Santiago crosses the Strait of Gibraltar and finds himself in Tangier, a city in northern Morocco, where a man he meets in a bar swindles him out of all his money. As a result of this unfortunate occurrence, Santiago realizes that he is like everyone else: “I see the world in terms of what I would like to see happen and not what actually does.” He decides to think positively — to consider himself an adventurer rather than a victim.
In desperate need of money, Santiago is hired by a crystal merchant, who tells him that even a year’s wages would not pay his way to Egypt, which is thousands of kilometers distant. The crystal merchant offers to give Santiago enough money to return to Andalusia. But Santiago declines the offer, telling the crystal merchant that he’ll work for him to earn money with which to buy sheep.
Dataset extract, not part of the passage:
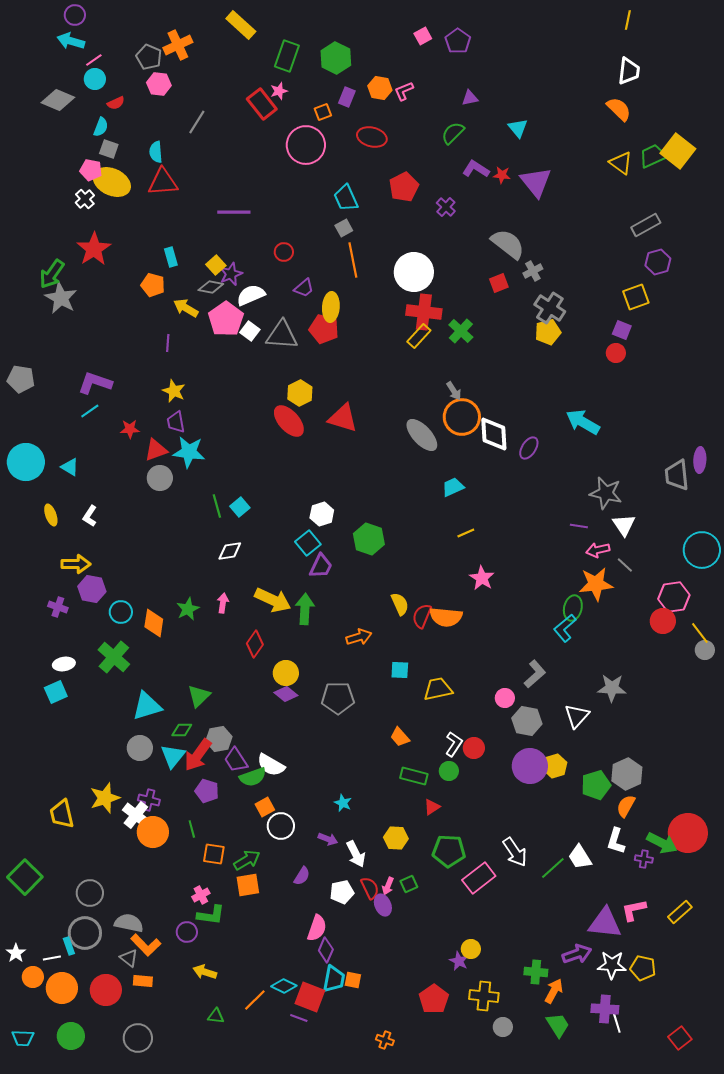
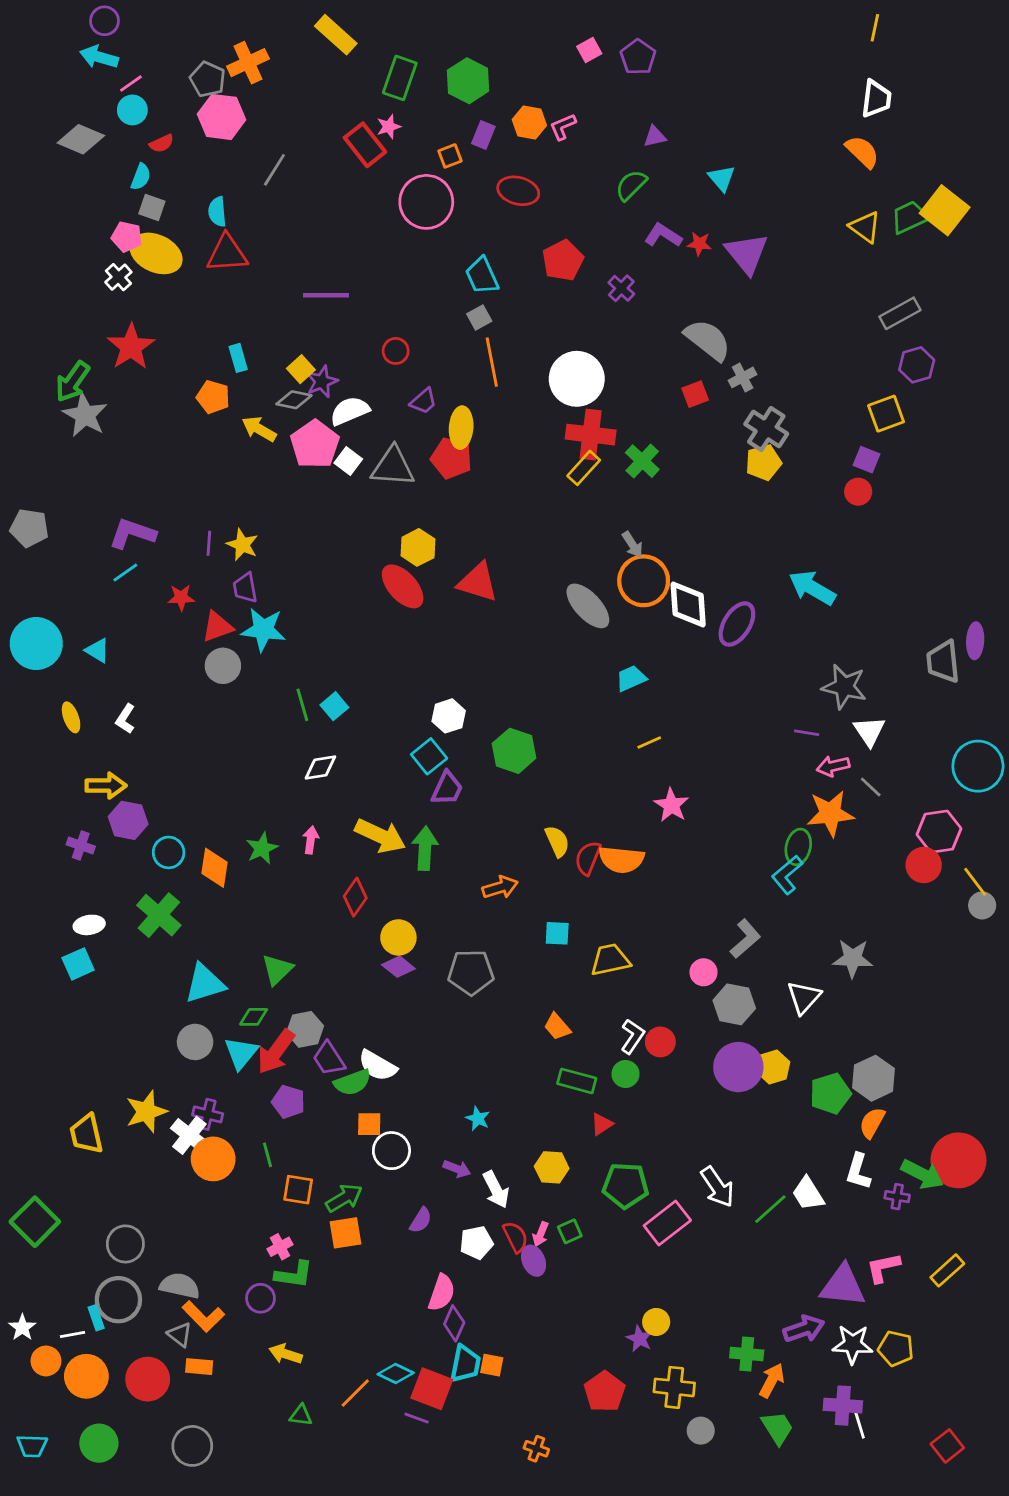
pink hexagon: (159, 84) -> (222, 117), size x1.4
purple line: (168, 343) -> (209, 543), moved
purple ellipse: (529, 448) -> (737, 624), size x1.4
orange square: (265, 807) -> (369, 1124), turned 30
Prior to this episode, Santiago learned mainly from books. Here, however, he begins to learn from his experiences. What he learns first is that people deceive themselves about the world and the way it works.
More crucially, Santiago learns that he can continue to be a passive receiver of the events of his life, a victim — or he can embrace his experiences and move forward with purpose, thereby becoming an adventurer.
Santiago’s realization — that he should see the world as it is, rather than how he wants it to be — would seem to contradict the king of Salem’s advice, that if people follow their dreams, the universe will assist them. The author does not address this apparent contradiction, however.
In deciding to work for the crystal merchant so as to purchase a flock of sheep, Santiago believes he is moving forward, and he is — though not in precisely the way he imagines, as Part Two of The Alchemist will demonstrate.